Eighteen years ago, I was newly married and looking for a job in the Baltimore area. I had been working as a hospital social worker in a busy cancer center in Pennsylvania, and in my job, more often than not, I was doing the “hospice talk” with patients who were not going to get better.
Gilchrist was a small “mom and pop” type operation back then, and a great fit. Within months of my arrival, Gilchrist Center, our inpatient hospice center, had opened, and I was following my home care patients to the center for care. Two years later, after the birth of my daughter, inpatient care became my full-time job.
I’d like to be able to say that patients and their families came to us fully informed – aware of what awaited them and how their remaining weeks might look. But they didn’t. I was still doing the “hospice talk,” even with those already in hospice. But while my role in the hospital was limited to helping patients make the decision to transition from cure to comfort, as a Gilchrist social worker, I was able to take them so much further in their journeys.

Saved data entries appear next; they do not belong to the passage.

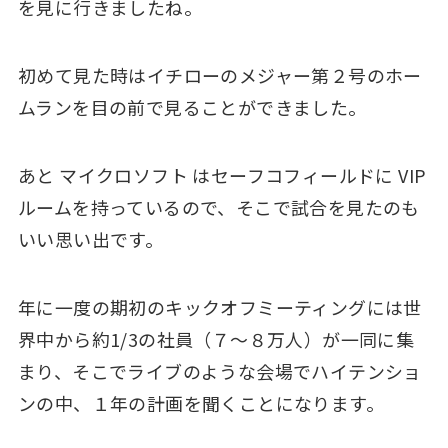
を見に行きましたね。
初めて見た時はイチローのメジャー第２号のホー
ムランを目の前で見ることができました。
あと マイクロソフト はセーフコフィールドに VIP
ルームを持っているので、そこで試合を見たのも
いい思い出です。
年に一度の期初のキックオフミーティングには世
界中から約1/3の社員（７～８万人）が一同に集
まり、そこでライブのような会場でハイテンショ
ンの中、１年の計画を聞くことになります。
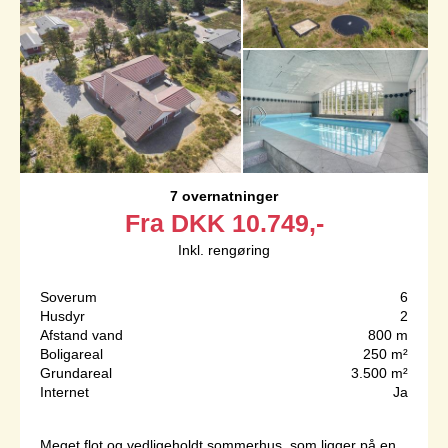
7 overnatninger
Fra
DKK
10.749,-
Inkl. rengøring
Soverum
6
Husdyr
2
Afstand vand
800 m
Boligareal
250 m²
Grundareal
3.500 m²
Internet
Ja
Meget flot og vedligeholdt sommerhus, som ligger på en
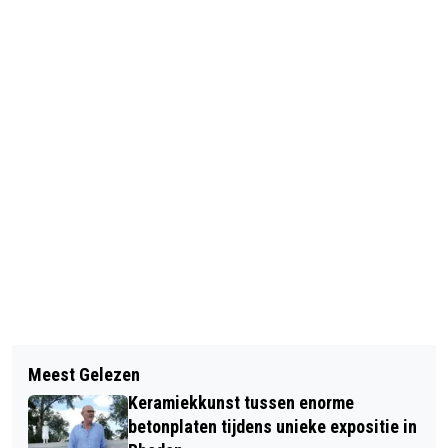
Vorig artikel
Volgend artikel
FOTOTENTOONSTELLING OVER
Meest Gelezen
PIANOCONCERT CHRISTIAN SANDERS
BIODIVERSITEIT VAN BLOEMEN,
Keramiekkunst tussen enorme
& BYRON YUE IN DE OUDE JAN
VASTGELEGD DOOR INWONERS VAN
betonplaten tijdens unieke expositie in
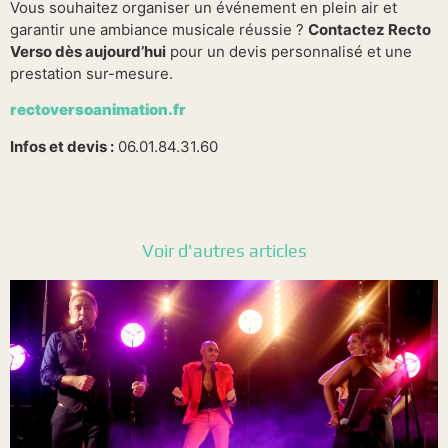
Vous souhaitez organiser un événement en plein air et
garantir une ambiance musicale réussie ?
Contactez Recto
Verso dès aujourd’hui
pour un devis personnalisé et une
prestation sur-mesure.
rectoversoanimation.fr
Infos et devis :
06.01.84.31.60
Voir d'autres articles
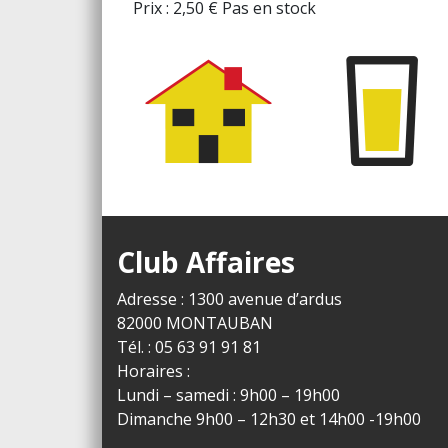
Prix :
2,50
€
Pas en stock
Club Affaires
Adresse : 1300 avenue d’ardus
82000 MONTAUBAN
Tél. : 05 63 91 91 81
Horaires :
Lundi – samedi : 9h00 – 19h00
Dimanche 9h00 – 12h30 et 14h00 -19h00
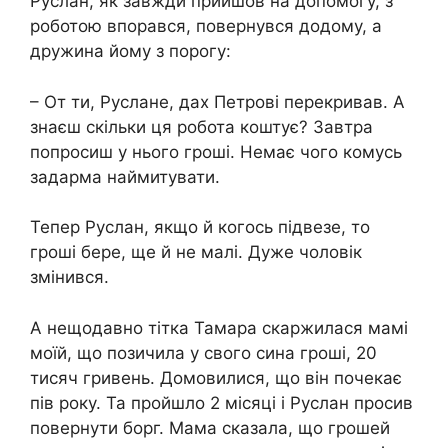
Руслан, як завжди прийшов на допомогу, з
роботою впорався, повернувся додому, а
дружина йому з порогу:
– От ти, Руслане, дах Петрові перекривав. А
знаєш скільки ця робота коштує? Завтра
попросиш у нього гроші. Немає чого комусь
задарма наймитувати.
Тепер Руслан, якщо й когось підвезе, то
гроші бере, ще й не малі. Дуже чоловік
змінився.
А нещодавно тітка Тамара скаржилася мамі
моїй, що позичила у свого сина гроші, 20
тисяч гривень. Домовилися, що він почекає
пів року. Та пройшло 2 місяці і Руслан просив
повернути борг. Мама сказала, що грошей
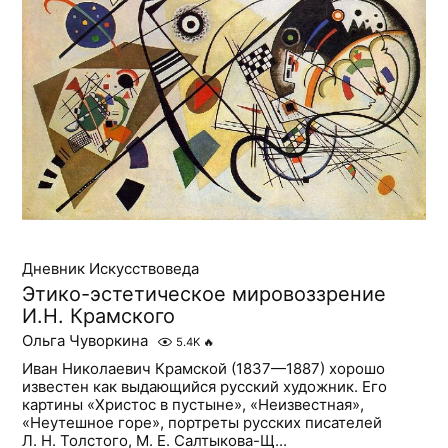
Дневник Искусствоведа
Этико-эстетическое мировоззрение
И.Н. Крамского
Ольга Чуворкина
5.4K
🔥
Иван Николаевич Крамской (1837—1887) хорошо
известен как выдающийся русский художник. Его
картины «Христос в пустыне», «Неизвестная»,
«Неутешное горе», портреты русских писателей
Л. Н. Толстого, М. Е. Салтыкова-Щ...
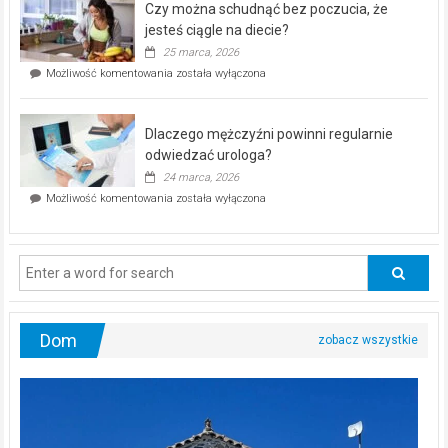
Czy można schudnąć bez poczucia, że
bezpłatna
akcja
jesteś ciągle na diecie?
profilaktyczna
25 marca, 2026
w
Czy
Możliwość komentowania
została wyłączona
Częstochowie
można
już
schudnąć
25
bez
kwietnia!
Dlaczego mężczyźni powinni regularnie
poczucia,
że
odwiedzać urologa?
jesteś
24 marca, 2026
ciągle
Dlaczego
Możliwość komentowania
została wyłączona
na
mężczyźni
diecie?
powinni
regularnie
odwiedzać
urologa?
Dom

Eighteen years later, I have so many stories:
• Of the AIDS patient who had lived a hard life – on the street and on drugs. Her outlook on life didn’t improve much once she got to Gilchrist Center. In fact, there were times she’d walk out the front door vowing to leave; she never made it far. But for her family, those weeks spent in our inpatient center were a source of comfort. After all, they’d spent years worrying about her and wondering where she was. She had no insurance, but we still provided care. At Gilchrist Center, they could finally find peace knowing she was OK and well-cared for.
• Of the young man with melanoma who so loved music that his mother would bring his eclectic mix of CDs and play them in his room. He wanted to see a favorite band so badly that we arranged with the band and security for him to attend, then took him there by ambulance. For years, his mother stayed in touch with me through post cards, or time spent enjoying a coffee.
• Of the nice man from the Pimlico area, who didn’t have much. I remember him well, mainly because of his timing. He was assigned the hospice room a wealthy philanthropist had occupied just 12 hours earlier. In hospice, everyone is treated the same.
In my 18 years here – and the 20 years since Gilchrist Hospice Care accepted its first patient – little has changed for our patients. We still provide the same amazing care. And while we operate under stiffer rules thanks to changing regulations and have had to tighten our belts because of cuts to Medicare, we still pledge to provide care whether the patient has insurance or the means to pay. It’s such a gift to be able to say to families, “We’ll take care of you no matter what.”